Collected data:
========================================

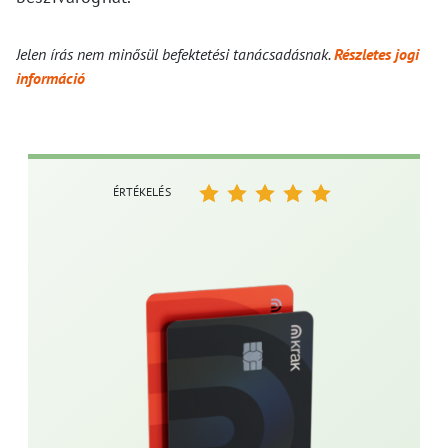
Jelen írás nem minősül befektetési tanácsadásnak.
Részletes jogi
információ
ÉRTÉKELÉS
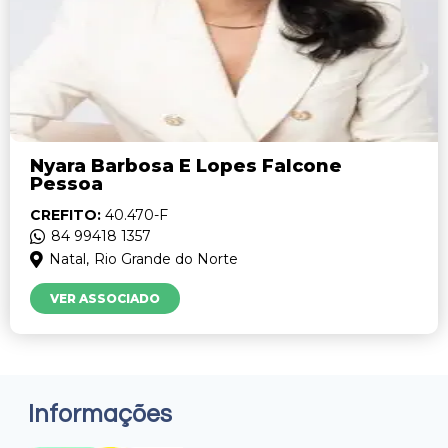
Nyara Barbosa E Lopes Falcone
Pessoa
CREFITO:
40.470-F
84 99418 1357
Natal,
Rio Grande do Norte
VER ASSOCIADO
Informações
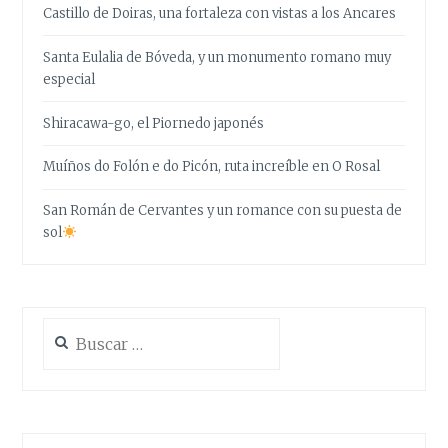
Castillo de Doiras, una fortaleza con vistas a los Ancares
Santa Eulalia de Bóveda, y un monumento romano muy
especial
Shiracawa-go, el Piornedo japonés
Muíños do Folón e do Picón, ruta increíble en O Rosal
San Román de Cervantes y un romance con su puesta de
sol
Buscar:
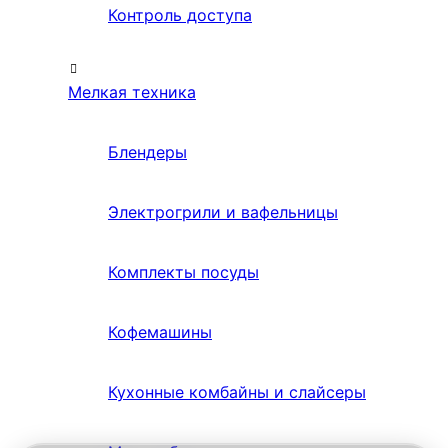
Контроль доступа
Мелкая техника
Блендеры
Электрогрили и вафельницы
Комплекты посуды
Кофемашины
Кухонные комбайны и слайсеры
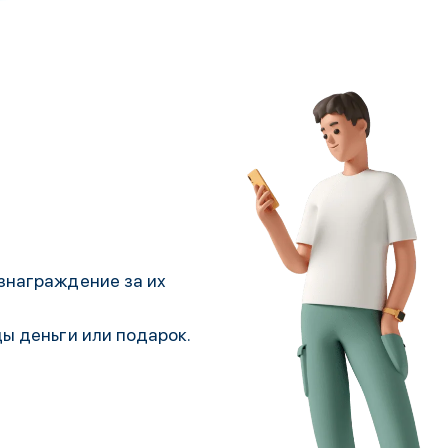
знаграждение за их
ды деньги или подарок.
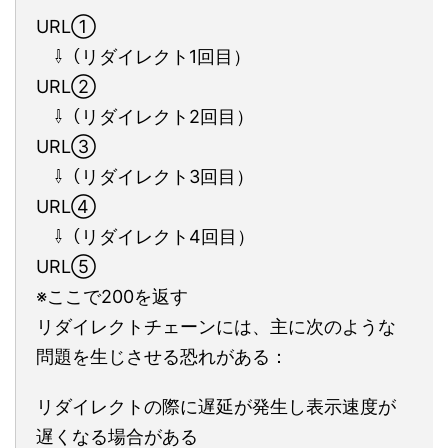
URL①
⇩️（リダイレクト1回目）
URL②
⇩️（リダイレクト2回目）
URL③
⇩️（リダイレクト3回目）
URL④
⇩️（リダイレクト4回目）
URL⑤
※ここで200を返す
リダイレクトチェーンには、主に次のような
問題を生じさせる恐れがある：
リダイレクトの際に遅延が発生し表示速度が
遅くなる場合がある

========================================

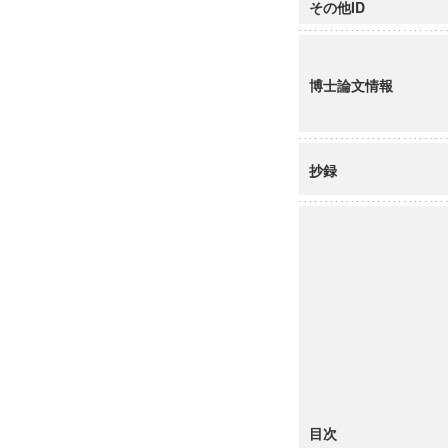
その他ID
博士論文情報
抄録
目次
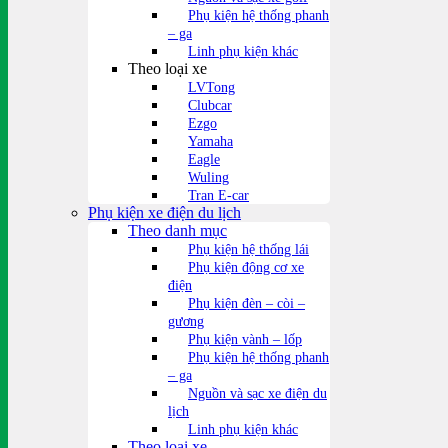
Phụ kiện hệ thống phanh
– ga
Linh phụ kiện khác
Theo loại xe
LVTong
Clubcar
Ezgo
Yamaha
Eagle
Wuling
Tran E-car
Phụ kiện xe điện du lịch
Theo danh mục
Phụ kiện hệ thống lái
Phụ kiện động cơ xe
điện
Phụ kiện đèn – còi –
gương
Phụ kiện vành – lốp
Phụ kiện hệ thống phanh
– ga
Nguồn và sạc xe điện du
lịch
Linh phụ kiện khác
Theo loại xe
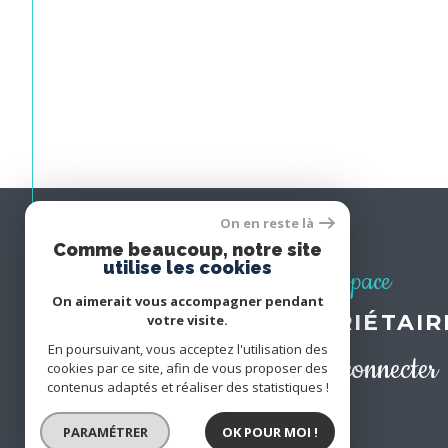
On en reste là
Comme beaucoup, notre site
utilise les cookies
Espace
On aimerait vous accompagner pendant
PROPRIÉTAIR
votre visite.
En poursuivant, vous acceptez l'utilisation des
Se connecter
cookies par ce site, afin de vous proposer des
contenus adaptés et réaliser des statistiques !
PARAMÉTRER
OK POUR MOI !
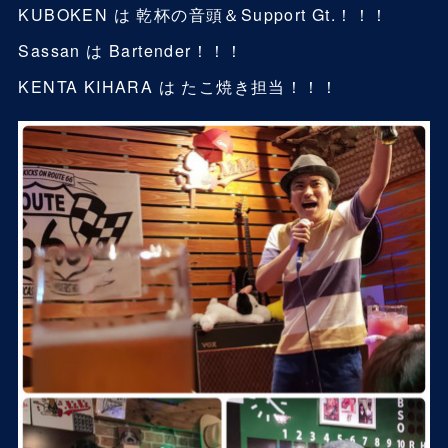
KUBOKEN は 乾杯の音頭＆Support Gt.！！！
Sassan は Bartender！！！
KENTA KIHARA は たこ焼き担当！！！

========================================

Using the records above, return verbatim only the part that opens with the line containing "OK POUR MOI !" and closes with the line containing "KENTA KIHARA は たこ焼き担当！！！"; pictures stay out.

Answer space —
OK POUR MOI !
KUBOKEN は 乾杯の音頭＆Support Gt.！！！
Sassan は Bartender！！！
KENTA KIHARA は たこ焼き担当！！！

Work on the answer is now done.